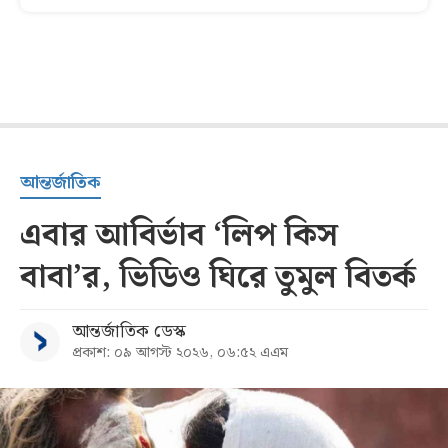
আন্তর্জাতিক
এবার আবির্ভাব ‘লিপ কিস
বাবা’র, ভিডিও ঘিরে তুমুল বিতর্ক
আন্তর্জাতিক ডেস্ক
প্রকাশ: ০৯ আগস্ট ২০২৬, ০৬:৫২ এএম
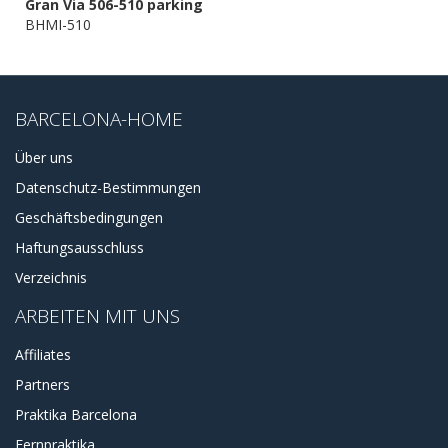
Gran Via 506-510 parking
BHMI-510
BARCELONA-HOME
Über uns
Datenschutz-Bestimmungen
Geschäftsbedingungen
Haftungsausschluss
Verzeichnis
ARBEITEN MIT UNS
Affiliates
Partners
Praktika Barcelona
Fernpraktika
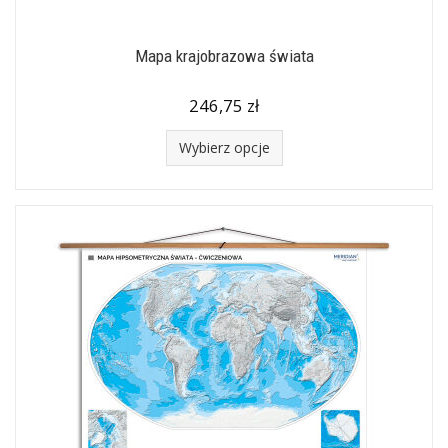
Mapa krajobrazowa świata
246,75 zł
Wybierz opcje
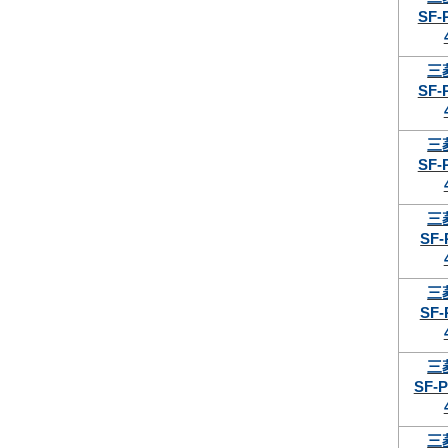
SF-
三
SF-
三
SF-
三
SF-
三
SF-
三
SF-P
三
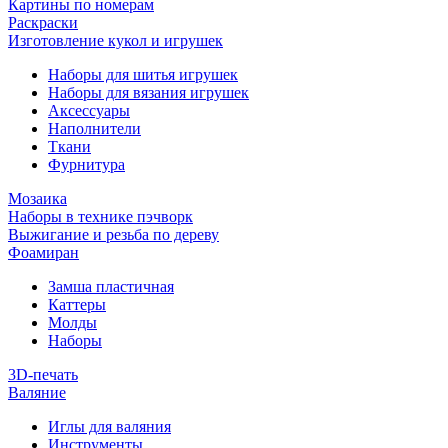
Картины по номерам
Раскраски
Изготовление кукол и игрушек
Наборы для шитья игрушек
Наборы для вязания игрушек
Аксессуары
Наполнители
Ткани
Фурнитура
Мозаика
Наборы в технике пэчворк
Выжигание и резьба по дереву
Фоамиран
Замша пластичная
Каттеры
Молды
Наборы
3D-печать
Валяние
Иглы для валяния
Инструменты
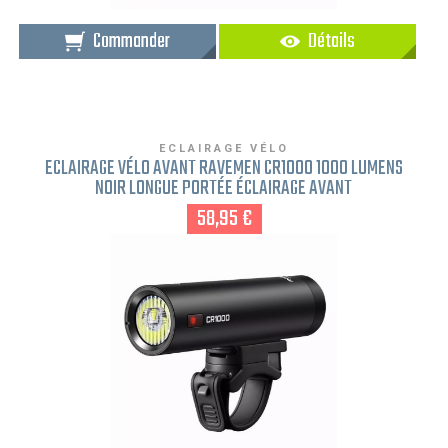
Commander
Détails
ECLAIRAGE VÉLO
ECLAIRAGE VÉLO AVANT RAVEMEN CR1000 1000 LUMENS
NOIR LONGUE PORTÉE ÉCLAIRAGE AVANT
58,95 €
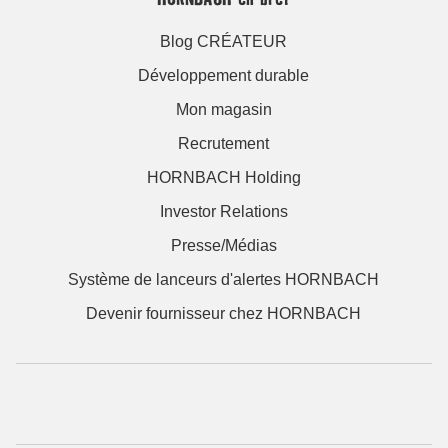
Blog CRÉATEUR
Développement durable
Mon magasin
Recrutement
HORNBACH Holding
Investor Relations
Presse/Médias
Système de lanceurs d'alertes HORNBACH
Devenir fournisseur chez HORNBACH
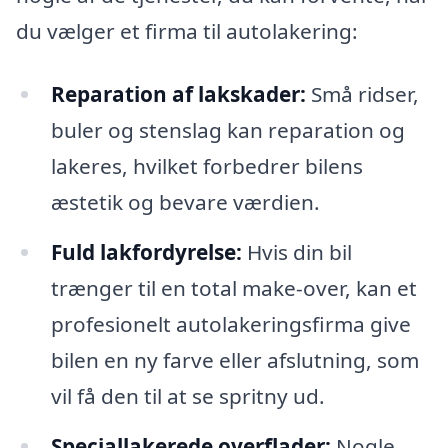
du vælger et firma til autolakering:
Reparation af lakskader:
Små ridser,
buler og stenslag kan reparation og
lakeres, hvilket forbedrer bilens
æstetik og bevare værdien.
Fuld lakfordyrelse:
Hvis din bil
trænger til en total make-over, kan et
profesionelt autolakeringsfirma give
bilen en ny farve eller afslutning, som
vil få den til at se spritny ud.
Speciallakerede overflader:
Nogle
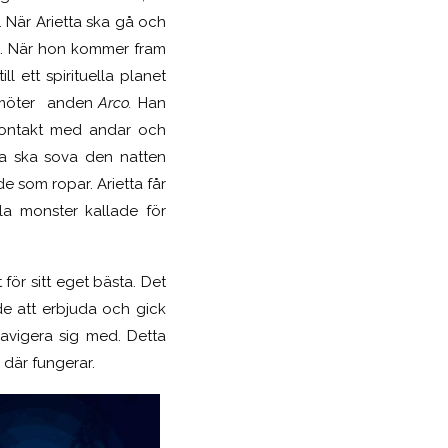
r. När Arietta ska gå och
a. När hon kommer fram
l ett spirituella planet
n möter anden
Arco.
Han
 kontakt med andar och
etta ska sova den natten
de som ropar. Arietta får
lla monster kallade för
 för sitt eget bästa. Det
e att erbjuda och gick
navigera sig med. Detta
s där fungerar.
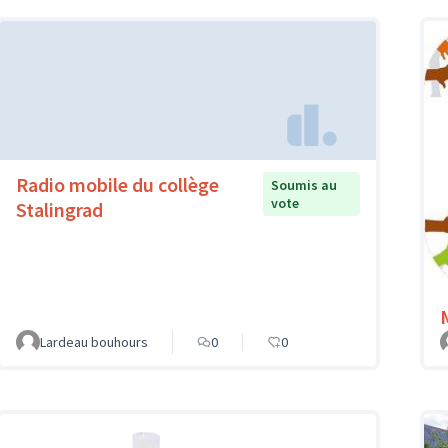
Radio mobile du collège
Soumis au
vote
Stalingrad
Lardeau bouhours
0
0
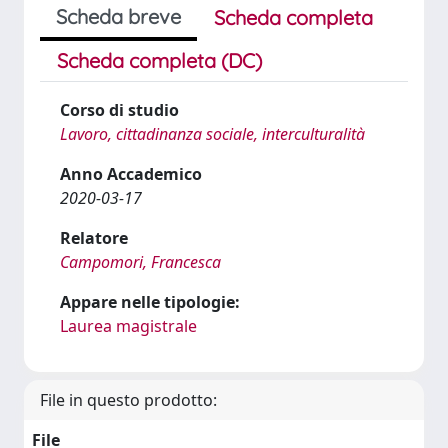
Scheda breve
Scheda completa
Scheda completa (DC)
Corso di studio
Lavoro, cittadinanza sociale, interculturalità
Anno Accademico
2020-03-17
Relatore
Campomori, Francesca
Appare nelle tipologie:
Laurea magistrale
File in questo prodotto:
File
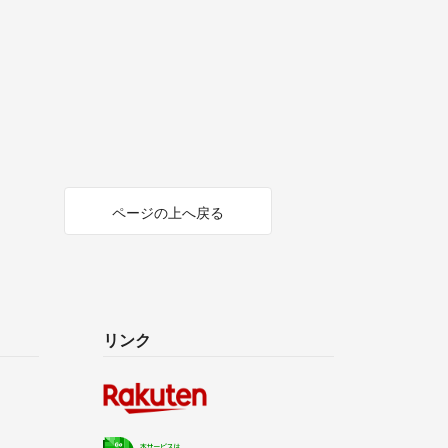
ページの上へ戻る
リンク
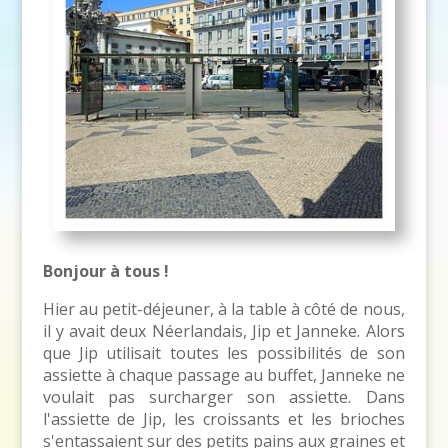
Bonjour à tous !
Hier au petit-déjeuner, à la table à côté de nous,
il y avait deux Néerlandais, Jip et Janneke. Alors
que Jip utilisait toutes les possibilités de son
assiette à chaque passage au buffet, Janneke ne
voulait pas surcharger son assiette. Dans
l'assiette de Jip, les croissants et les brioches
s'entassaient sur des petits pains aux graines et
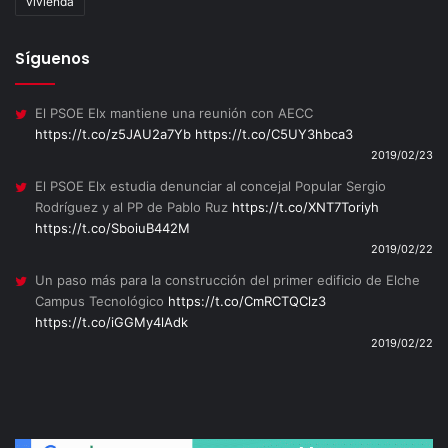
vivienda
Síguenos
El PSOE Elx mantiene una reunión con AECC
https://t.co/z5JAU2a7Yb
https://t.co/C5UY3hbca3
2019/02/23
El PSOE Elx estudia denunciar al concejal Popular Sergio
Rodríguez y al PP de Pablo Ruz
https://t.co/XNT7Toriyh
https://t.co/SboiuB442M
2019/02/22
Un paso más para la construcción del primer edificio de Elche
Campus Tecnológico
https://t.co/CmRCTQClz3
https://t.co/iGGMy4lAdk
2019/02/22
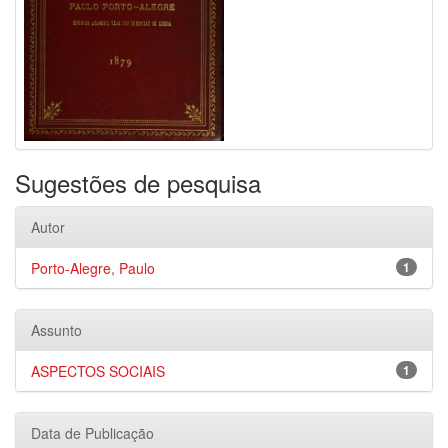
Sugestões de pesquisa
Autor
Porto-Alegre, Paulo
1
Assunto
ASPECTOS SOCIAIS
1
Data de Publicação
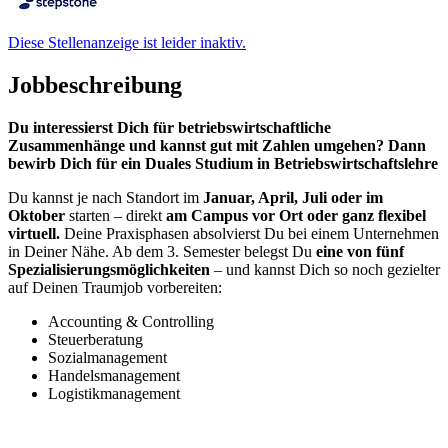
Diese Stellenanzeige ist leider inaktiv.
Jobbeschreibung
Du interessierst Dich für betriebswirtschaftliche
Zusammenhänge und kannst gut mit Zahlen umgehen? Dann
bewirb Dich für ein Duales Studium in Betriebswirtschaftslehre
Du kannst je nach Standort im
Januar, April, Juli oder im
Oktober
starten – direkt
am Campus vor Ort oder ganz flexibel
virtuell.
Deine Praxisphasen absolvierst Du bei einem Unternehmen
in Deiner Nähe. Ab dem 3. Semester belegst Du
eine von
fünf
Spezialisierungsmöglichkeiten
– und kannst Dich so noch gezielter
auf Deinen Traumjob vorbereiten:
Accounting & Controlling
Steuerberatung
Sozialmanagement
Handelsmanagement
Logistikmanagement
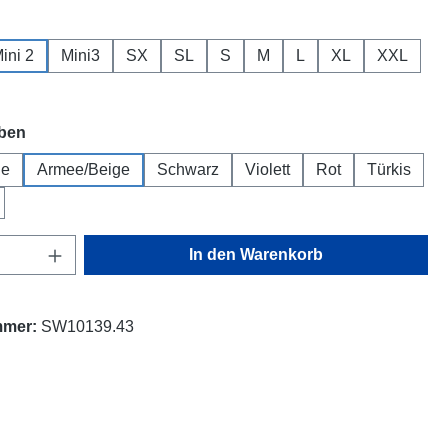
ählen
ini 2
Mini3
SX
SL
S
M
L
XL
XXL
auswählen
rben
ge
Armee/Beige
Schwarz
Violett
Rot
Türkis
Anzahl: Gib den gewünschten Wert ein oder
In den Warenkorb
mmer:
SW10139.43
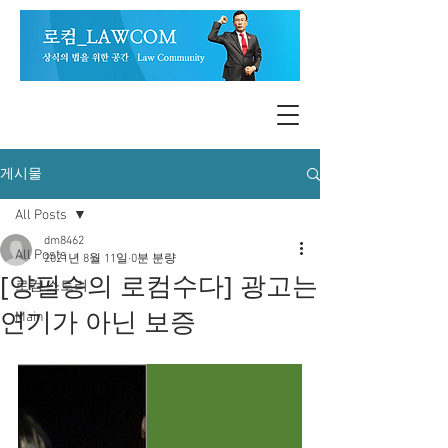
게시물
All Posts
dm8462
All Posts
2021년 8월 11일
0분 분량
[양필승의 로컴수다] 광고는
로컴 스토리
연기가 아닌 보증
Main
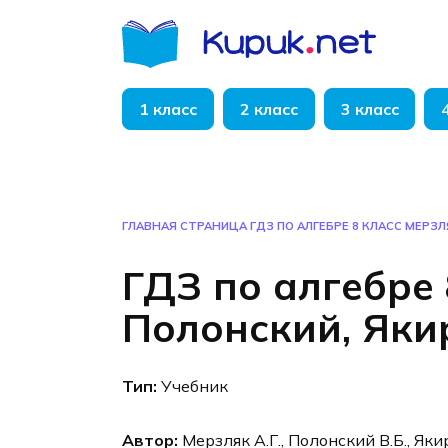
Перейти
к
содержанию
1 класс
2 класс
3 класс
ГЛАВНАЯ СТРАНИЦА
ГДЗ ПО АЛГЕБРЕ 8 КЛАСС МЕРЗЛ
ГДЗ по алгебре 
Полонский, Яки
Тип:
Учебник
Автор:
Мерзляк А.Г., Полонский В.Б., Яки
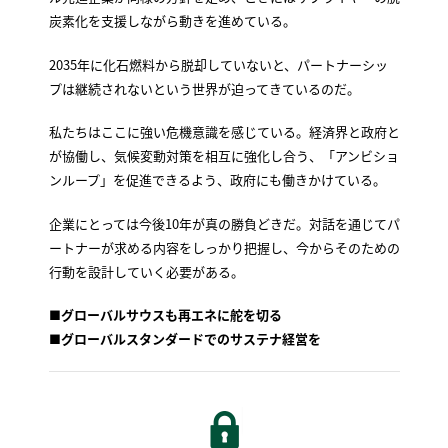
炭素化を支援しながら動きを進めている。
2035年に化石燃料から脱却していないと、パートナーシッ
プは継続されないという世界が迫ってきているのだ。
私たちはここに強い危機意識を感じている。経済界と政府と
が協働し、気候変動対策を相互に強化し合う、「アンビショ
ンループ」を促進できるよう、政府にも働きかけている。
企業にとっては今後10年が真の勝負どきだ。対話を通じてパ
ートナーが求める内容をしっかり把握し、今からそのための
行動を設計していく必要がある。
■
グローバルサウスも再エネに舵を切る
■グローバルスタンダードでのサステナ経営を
--- --- ---
◆ **WORK INSTRUCTIONS**: Write out, word for word, the lines from the first line of the entries through the one containing "Картины по номерам", both included. Leave out the pictures.

◆ **OUTPUT BELOW**:
আন্তর্জাতিক
এবার আবির্ভাব ‘লিপ কিস
বাবা’র, ভিডিও ঘিরে তুমুল বিতর্ক
আন্তর্জাতিক ডেস্ক
প্রকাশ: ০৯ আগস্ট ২০২৬, ০৬:৫২ এএম
Gran Via 506-510 parking
BHMI-510
BARCELONA-HOME
Über uns
Datenschutz-Bestimmungen
Geschäftsbedingungen
Haftungsausschluss
Verzeichnis
ARBEITEN MIT UNS
Affiliates
Partners
Praktika Barcelona
Fernpraktika
Mapa krajobrazowa świata
246,75 zł
Wybierz opcje
SF-
三
SF-
三
SF-
三
SF-
三
SF-
三
SF-P
三
Картины по номерам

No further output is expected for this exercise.